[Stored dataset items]
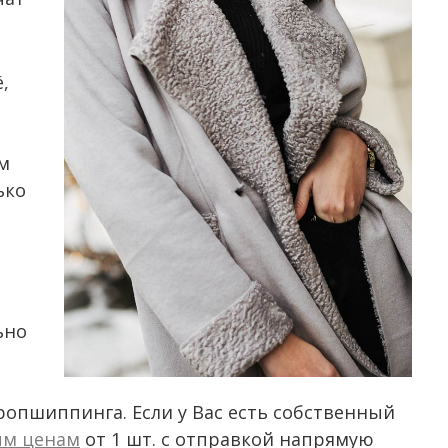
,
м
ько
ьно
ропшиппинга. Если у Вас есть собственный
ым ценам
от 1 шт. с отправкой напрямую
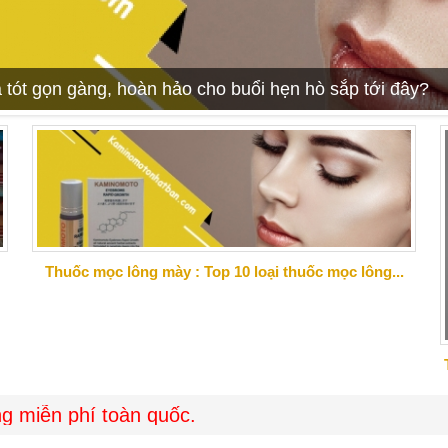
 tót gọn gàng, hoàn hảo cho buổi hẹn hò sắp tới đây?
Thuốc mọc lông mày : Top 10 loại thuốc mọc lông...
í toàn quốc.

*Exercise goal*:
For this exercise, transcribe the entries above exactly, without any pictures.

*Exercise answer*:
,
м
ько
ьно
ропшиппинга. Если у Вас есть собственный
ым ценам
от 1 шт. с отправкой напрямую
 tót gọn gàng, hoàn hảo cho buổi hẹn hò sắp tới đây?
Thuốc mọc lông mày : Top 10 loại thuốc mọc lông...
í toàn quốc.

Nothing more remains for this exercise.